(Stored data entries)
___

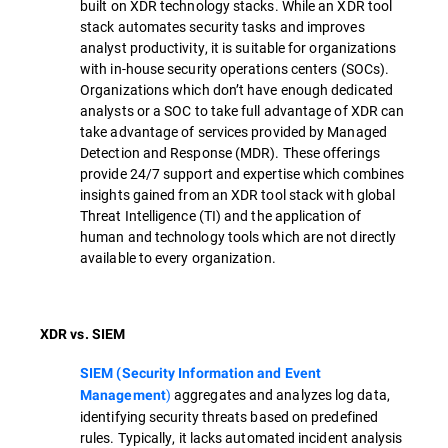
built on XDR technology stacks. While an XDR tool
stack automates security tasks and improves
analyst productivity, it is suitable for organizations
with in-house security operations centers (SOCs).
Organizations which don’t have enough dedicated
analysts or a SOC to take full advantage of XDR can
take advantage of services provided by Managed
Detection and Response (MDR). These offerings
provide 24/7 support and expertise which combines
insights gained from an XDR tool stack with global
Threat Intelligence (TI) and the application of
human and technology tools which are not directly
available to every organization.
XDR vs. SIEM
SIEM (Security Information and Event
)
aggregates and analyzes log data,
Management
identifying security threats based on predefined
rules. Typically, it lacks automated incident analysis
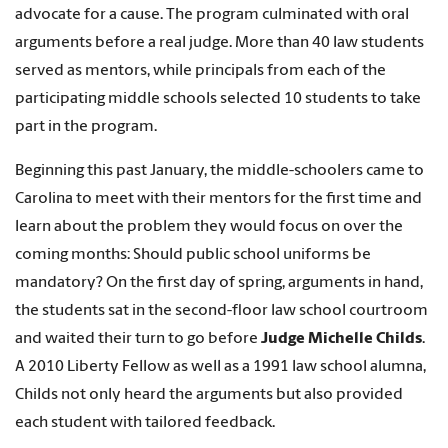
advocate for a cause. The program culminated with oral
arguments before a real judge. More than 40 law students
served as mentors, while principals from each of the
participating middle schools selected 10 students to take
part in the program.
Beginning this past January, the middle-schoolers came to
Carolina to meet with their mentors for the first time and
learn about the problem they would focus on over the
coming months: Should public school uniforms be
mandatory? On the first day of spring, arguments in hand,
the students sat in the second-floor law school courtroom
and waited their turn to go before
Judge Michelle Childs
.
A 2010 Liberty Fellow as well as a 1991 law school alumna,
Childs not only heard the arguments but also provided
each student with tailored feedback.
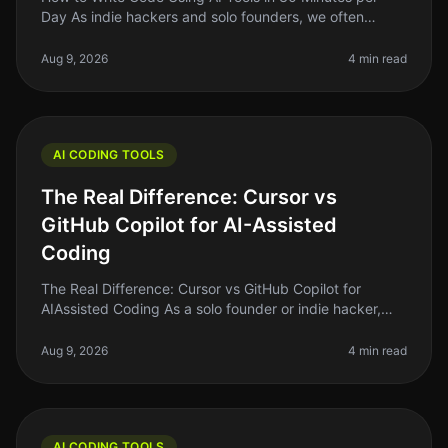
Day As indie hackers and solo founders, we often
juggle multiple roles. Writing code can be
timeconsuming, especially if you’re n
Aug 9, 2026
4 min read
AI CODING TOOLS
The Real Difference: Cursor vs
GitHub Copilot for AI-Assisted
Coding
The Real Difference: Cursor vs GitHub Copilot for
AIAssisted Coding As a solo founder or indie hacker,
finding the right tools to enhance your coding efficiency
is crucial. In 2026
Aug 9, 2026
4 min read
AI CODING TOOLS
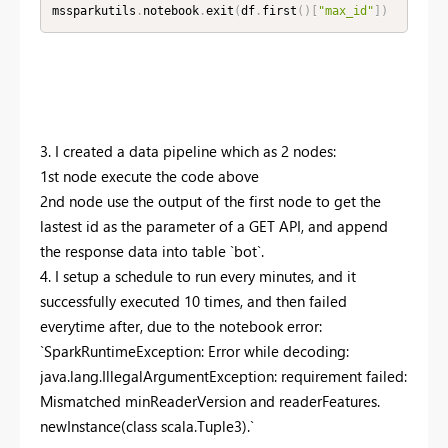
mssparkutils
.
notebook
.
exit
(
df
.
first
(
)
[
"max_id"
]
)
3. I created a data pipeline which as 2 nodes:
1st node execute the code above
2nd node use the output of the first node to get the
lastest id as the parameter of a GET API, and append
the response data into table `bot`.
4. I setup a schedule to run every minutes, and it
successfully executed 10 times, and then failed
everytime after, due to the notebook error:
`
SparkRuntimeException
: Error while decoding:
java.lang.IllegalArgumentException: requirement failed:
Mismatched minReaderVersion and readerFeatures.
newInstance(class scala.Tuple3).
`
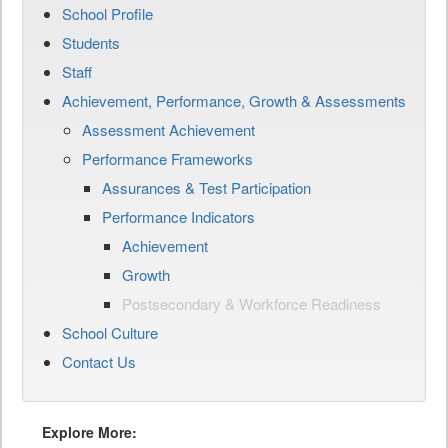
School Profile
Students
Staff
Achievement, Performance, Growth & Assessments
Assessment Achievement
Performance Frameworks
Assurances & Test Participation
Performance Indicators
Achievement
Growth
Postsecondary & Workforce Readiness
School Culture
Contact Us
Explore More:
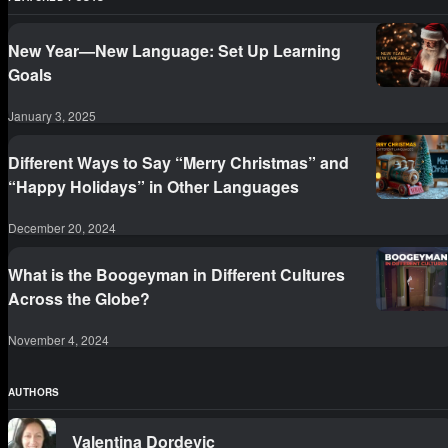
New Year—New Language: Set Up Learning
Goals
January 3, 2025
Different Ways to Say “Merry Christmas” and
“Happy Holidays” in Other Languages
December 20, 2024
What is the Boogeyman in Different Cultures
Across the Globe?
November 4, 2024
AUTHORS
Valentina Dordevic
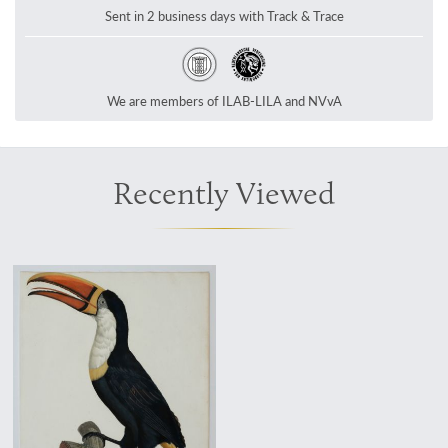
Sent in 2 business days with Track & Trace
We are members of ILAB-LILA and NVvA
Recently Viewed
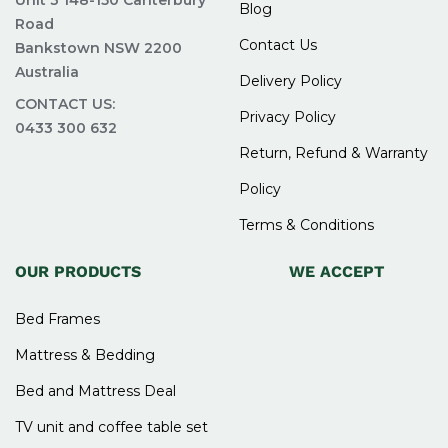
Unit 3 148-150 Canterbury
Blog
Road
Contact Us
Bankstown NSW 2200
Australia
Delivery Policy
CONTACT US:
Privacy Policy
0433 300 632
Return, Refund & Warranty
Policy
Terms & Conditions
OUR PRODUCTS
WE ACCEPT
Bed Frames
Mattress & Bedding
Bed and Mattress Deal
TV unit and coffee table set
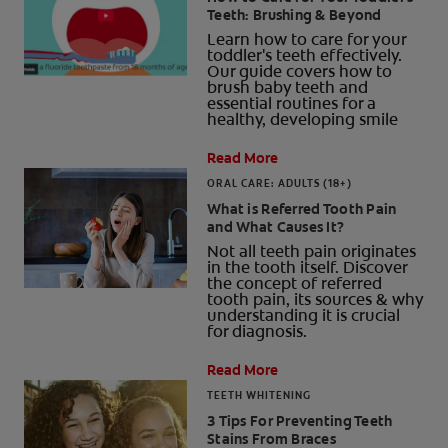
Teeth: Brushing & Beyond
Learn how to care for your
toddler's teeth effectively.
Our guide covers how to
brush baby teeth and
FOR PROFESSIONALS
essential routines for a
healthy, developing smile
EN (AU)
Read More
ORAL CARE: ADULTS (18+)
What is Referred Tooth Pain
and What Causes It?
Not all teeth pain originates
in the tooth itself. Discover
the concept of referred
tooth pain, its sources & why
understanding it is crucial
for diagnosis.
Read More
TEETH WHITENING
3 Tips For Preventing Teeth
Stains From Braces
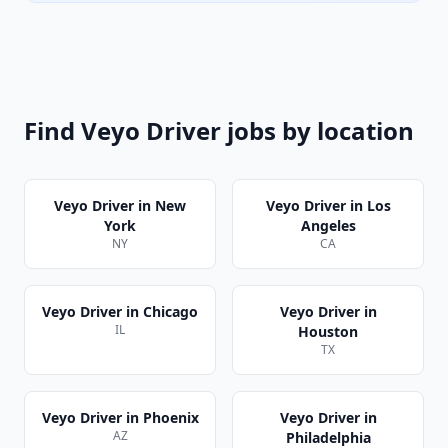
Find
Veyo Driver
jobs by location
Veyo Driver
in
New
Veyo Driver
in
Los
York
Angeles
NY
CA
Veyo Driver
in
Chicago
Veyo Driver
in
IL
Houston
TX
Veyo Driver
in
Phoenix
Veyo Driver
in
AZ
Philadelphia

___

Exercise goal
Set down again, word for word, every line from the one with "and waited their turn to go before" to the one with "timeconsuming, especially if you’re n" in the entries above, and omit the pictures.

Problem solution
and waited their turn to go before
Judge Michelle Childs
.
A 2010 Liberty Fellow as well as a 1991 law school alumna,
Childs not only heard the arguments but also provided
each student with tailored feedback.
Day As indie hackers and solo founders, we often
juggle multiple roles. Writing code can be
timeconsuming, especially if you’re n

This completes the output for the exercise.